(Supplied records Opens)

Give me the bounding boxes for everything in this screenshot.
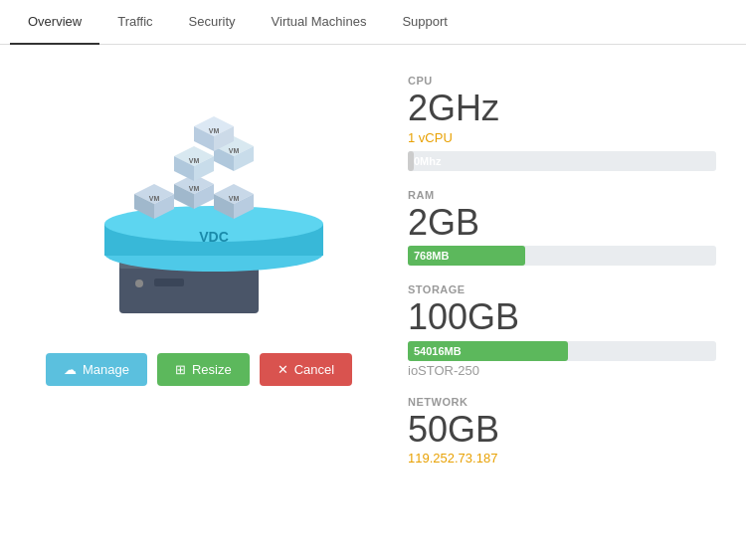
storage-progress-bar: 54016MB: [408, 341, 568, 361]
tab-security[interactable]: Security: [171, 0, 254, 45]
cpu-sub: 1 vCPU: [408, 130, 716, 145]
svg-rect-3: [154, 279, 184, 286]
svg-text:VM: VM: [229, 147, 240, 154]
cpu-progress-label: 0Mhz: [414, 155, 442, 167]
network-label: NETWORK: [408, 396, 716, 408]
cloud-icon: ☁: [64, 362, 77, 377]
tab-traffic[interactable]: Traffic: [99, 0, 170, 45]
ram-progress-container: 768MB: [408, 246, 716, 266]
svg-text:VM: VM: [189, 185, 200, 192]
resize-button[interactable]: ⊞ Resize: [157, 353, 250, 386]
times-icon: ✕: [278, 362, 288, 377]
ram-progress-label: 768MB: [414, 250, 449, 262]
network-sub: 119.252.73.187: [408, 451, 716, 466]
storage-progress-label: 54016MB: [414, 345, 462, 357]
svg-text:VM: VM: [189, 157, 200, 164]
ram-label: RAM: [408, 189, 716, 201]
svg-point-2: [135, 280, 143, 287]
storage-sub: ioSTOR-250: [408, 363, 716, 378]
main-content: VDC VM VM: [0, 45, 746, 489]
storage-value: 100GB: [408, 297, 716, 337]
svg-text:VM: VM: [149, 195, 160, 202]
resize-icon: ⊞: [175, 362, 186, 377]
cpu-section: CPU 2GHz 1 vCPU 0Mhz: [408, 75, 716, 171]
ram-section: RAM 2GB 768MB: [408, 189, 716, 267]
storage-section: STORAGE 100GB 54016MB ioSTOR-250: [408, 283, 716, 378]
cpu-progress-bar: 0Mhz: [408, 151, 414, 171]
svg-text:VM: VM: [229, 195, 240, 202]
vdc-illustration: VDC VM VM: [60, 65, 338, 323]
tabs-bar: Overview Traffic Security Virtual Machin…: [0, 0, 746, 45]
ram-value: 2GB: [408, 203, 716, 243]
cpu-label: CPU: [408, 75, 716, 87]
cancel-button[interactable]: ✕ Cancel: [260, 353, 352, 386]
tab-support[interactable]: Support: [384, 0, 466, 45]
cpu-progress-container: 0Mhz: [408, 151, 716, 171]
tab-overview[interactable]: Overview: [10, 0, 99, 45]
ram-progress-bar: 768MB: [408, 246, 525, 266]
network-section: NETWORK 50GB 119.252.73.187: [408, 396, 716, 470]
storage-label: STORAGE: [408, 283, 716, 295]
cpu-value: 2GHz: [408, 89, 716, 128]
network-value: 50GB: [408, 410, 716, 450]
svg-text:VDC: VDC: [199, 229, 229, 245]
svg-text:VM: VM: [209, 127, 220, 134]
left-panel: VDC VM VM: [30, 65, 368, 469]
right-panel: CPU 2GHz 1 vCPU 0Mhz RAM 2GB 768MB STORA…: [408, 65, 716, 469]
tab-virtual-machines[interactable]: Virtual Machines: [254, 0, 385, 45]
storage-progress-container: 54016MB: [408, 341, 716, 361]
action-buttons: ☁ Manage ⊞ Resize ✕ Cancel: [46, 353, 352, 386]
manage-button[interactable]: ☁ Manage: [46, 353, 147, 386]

(Supplied records Closes)

The expected answer is every line above in which the word "section" appears.

cpu-section: CPU 2GHz 1 vCPU 0Mhz: [408, 75, 716, 171]
ram-section: RAM 2GB 768MB: [408, 189, 716, 267]
storage-section: STORAGE 100GB 54016MB ioSTOR-250: [408, 283, 716, 378]
network-section: NETWORK 50GB 119.252.73.187: [408, 396, 716, 470]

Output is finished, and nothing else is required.